Oh, I know. To be honest, I think Swedes look about the same as Americans (in my region). Your kebabtallrikar are getting pretty big, you know... Living in Romania was like eye candy everywhere I looked. Eastern European secret.


----------



## Alberto7 (Sep 9, 2011)

Oh yeah... Overpriced-and-often-fake products being sold in South America... I'm all too familiar with that. 

The user here "Enzo" didn't go for an "off-the-shelf" guitar because it was way more expensive than getting a local custom. Instead, he got this custom beauty http://www.sevenstring.org/forum/se...8-ngd-new-insane-brazilian-custom-guitar.html for not even half the price that some of the guitars in the OP are listed for.


----------



## scherzo1928 (Sep 10, 2011)

It's the same thing in here. Yesterday when I went to buy strings I saw a nonloaded EBMM for around $3500... used. So yeah, when I want a new instrument, I take a road trip to the other side of the border and buy it there.

However, if what I want is a classical, then I'm pretty much in heaven, since they make some of the best ones I've ever played in here.


----------



## Erick Kroenen (Sep 10, 2011)

south america is crazy with the prices, but they have good luthiers that will make a good axe for half of the price there Facebook


----------



## Murmel (Sep 10, 2011)

anne said:


> Oh, I know. To be honest, I think Swedes look about the same as Americans (in my region). Your kebabtallrikar are getting pretty big, you know... Living in Romania was like eye candy everywhere I looked. Eastern European secret.



You're calling us fat? I hope you're joking, we're most definitely not an obese country.
The US on the other hand...


----------



## LucasSalles123 (Sep 10, 2011)

The luthiers around here are our only salvation! Luthiers and amplifiers handmakers do such a good job, for such a low price here! I completely lost the hope of having a big brand guitar! But, right now, I'm saving some money for a Custom guitar.
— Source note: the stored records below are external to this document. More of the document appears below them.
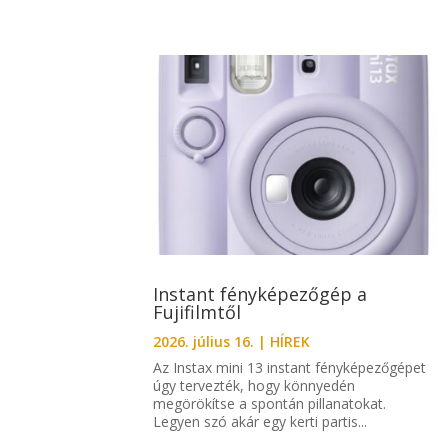
Instant fényképezőgép a
Fujifilmtől
2026. július 16.
|
HÍREK
Az Instax mini 13 instant fényképezőgépet
úgy tervezték, hogy könnyedén
megörökítse a spontán pillanatokat.
Legyen szó akár egy kerti partis...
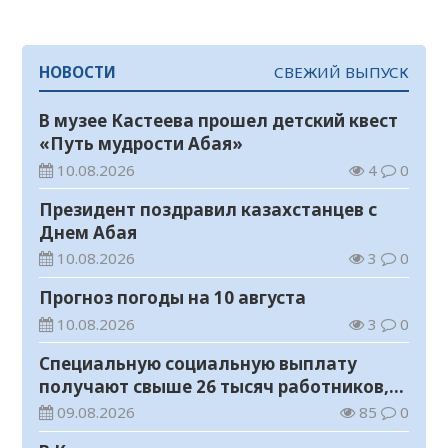
НОВОСТИ
СВЕЖИЙ ВЫПУСК
В музее Кастеева прошел детский квест
«Путь мудрости Абая»
10.08.2026
4
0
Президент поздравил казахстанцев с
Днем Абая
10.08.2026
3
0
Прогноз погоды на 10 августа
10.08.2026
3
0
Специальную социальную выплату
получают свыше 26 тысяч работников,
занятых во вредных условиях труда
09.08.2026
85
0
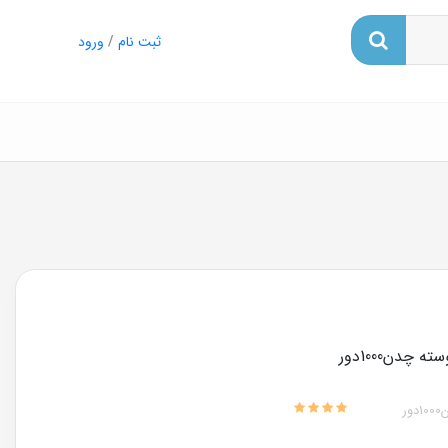
ثبت نام
/
ورود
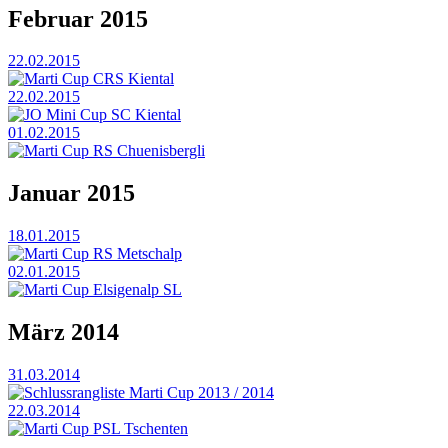
Februar 2015
22.02.2015
Marti Cup CRS Kiental
22.02.2015
JO Mini Cup SC Kiental
01.02.2015
Marti Cup RS Chuenisbergli
Januar 2015
18.01.2015
Marti Cup RS Metschalp
02.01.2015
Marti Cup Elsigenalp SL
März 2014
31.03.2014
Schlussrangliste Marti Cup 2013 / 2014
22.03.2014
Marti Cup PSL Tschenten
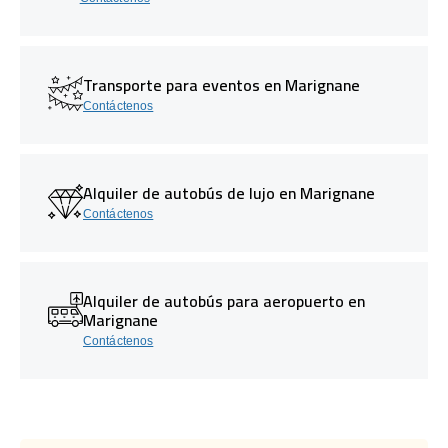
Transporte para eventos en Marignane
Contáctenos
Alquiler de autobús de lujo en Marignane
Contáctenos
Alquiler de autobús para aeropuerto en
Marignane
Contáctenos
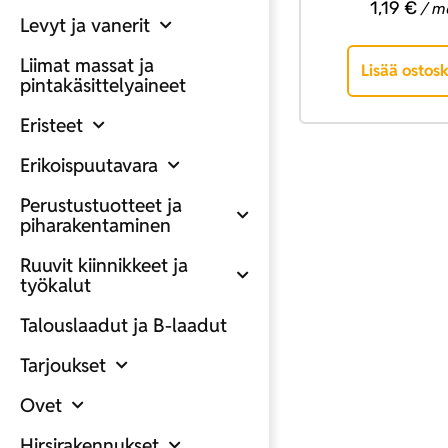
1,19
€
/ me
Levyt ja vanerit
Liimat massat ja
Lisää ostosk
pintakäsittelyaineet
Eristeet
Erikoispuutavara
Perustustuotteet ja
piharakentaminen
Ruuvit kiinnikkeet ja
työkalut
Talouslaadut ja B-laadut
Tarjoukset
Ovet
Hirsirakennukset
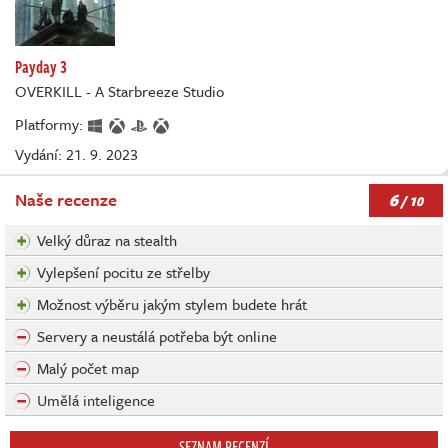
Payday 3
OVERKILL - A Starbreeze Studio
Platformy:
Vydání: 21. 9. 2023
6
Naše recenze
/ 10
Velký důraz na stealth
Vylepšení pocitu ze střelby
Možnost výběru jakým stylem budete hrát
Servery a neustálá potřeba být online
Malý počet map
Umělá inteligence
SEZNAM RECENZÍ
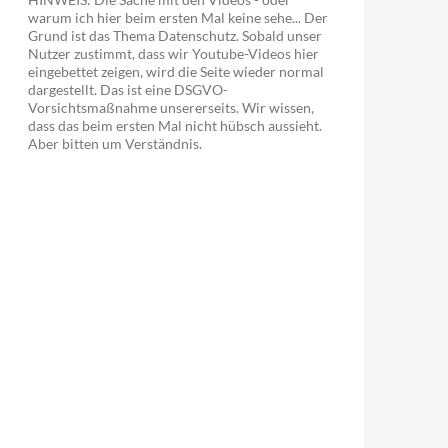
warum ich hier beim ersten Mal keine sehe... Der
Grund ist das Thema Datenschutz. Sobald unser
Nutzer zustimmt, dass wir Youtube-Videos hier
eingebettet zeigen, wird die Seite wieder normal
dargestellt. Das ist eine DSGVO-
Vorsichtsmaßnahme unsererseits. Wir wissen,
dass das beim ersten Mal nicht hübsch aussieht.
Aber bitten um Verständnis.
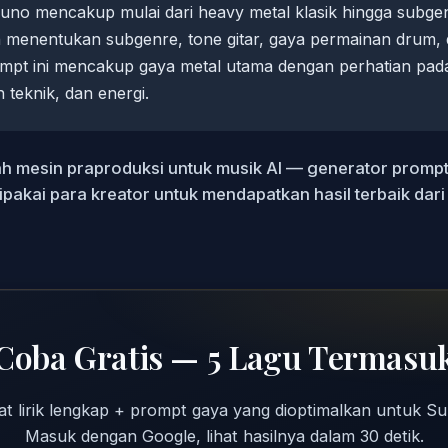
Suno mencakup mulai dari heavy metal klasik hingga subge
 menentukan subgenre, tone gitar, gaya permainan drum,
mpt ini mencakup gaya metal utama dengan perhatian pad
 teknik, dan energi.
h mesin praproduksi untuk musik AI — generator prompt, l
ipakai para kreator untuk mendapatkan hasil terbaik dar
Coba Gratis — 5 Lagu Termasu
at lirik lengkap + prompt gaya yang dioptimalkan untuk Su
Masuk dengan Google, lihat hasilnya dalam 30 detik.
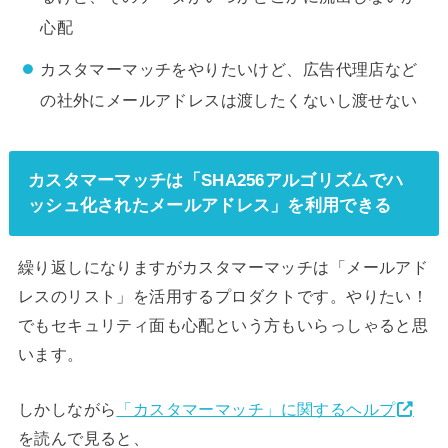
心配
カスタマーマッチをやりたいけど、広告代理店など
の社外にメールアドレスは渡したくないし渡せない
カスタマーマッチは「SHA256アルゴリズムでハ
ッシュ化されたメールアドレス」を利用できる
繰り返しになりますがカスタマーマッチは「メールアド
レスのリスト」を活用するプロダクトです。やりたい！
でもセキュリティ面も心配という方もいらっしゃると思
います。
しかしながら
「カスタマーマッチ」に関するヘルプ
を読んで見ると、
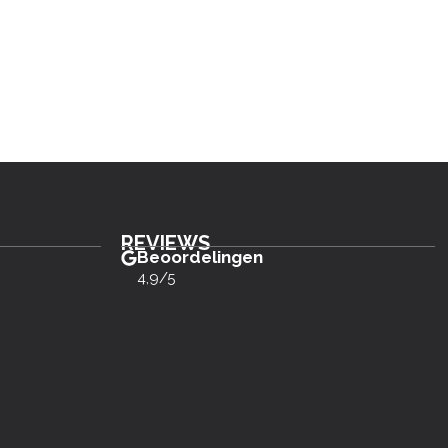
REVIEWS
Beoordelingen
4,9/5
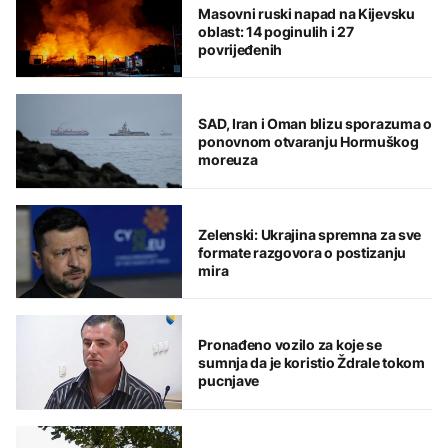
Masovni ruski napad na Kijevsku
oblast: 14 poginulih i 27
povrijeđenih
SAD, Iran i Oman blizu sporazuma o
ponovnom otvaranju Hormuškog
moreuza
Zelenski: Ukrajina spremna za sve
formate razgovora o postizanju
mira
Pronađeno vozilo za koje se
sumnja da je koristio Ždrale tokom
pucnjave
It will be purple, lacewood top,mahogany body, one-piece pau ferro neck/fingerboard, PRS shape, seven strings...


----------



## Erick Kroenen (Sep 10, 2011)

LucasSalles123 said:


> The luthiers around here are our only salvation! Luthiers and amplifiers handmakers do such a good job, for such a low price here! I completely lost the hope of having a big brand guitar! But, right now, I'm saving some money for a Custom guitar. It will be purple, lacewood top,mahogany body, one-piece pau ferro neck/fingerboard, PRS shape, seven strings...



may i have the name of your luthier?


----------



## Sixth_Sniper (Sep 10, 2011)

This is all very interesting. I lived in Sao Paulo, Brasil from 1998 to 2005. Bought a Fender Strat, Corona for about $1,200 and I believe it was going for $900-$1000 range in the US. So still paid more, but not to the extent of the shit OP showed us. I remember there being an insane amount of "throw away" company guitars at any given shop, lots of bad quality stuff. 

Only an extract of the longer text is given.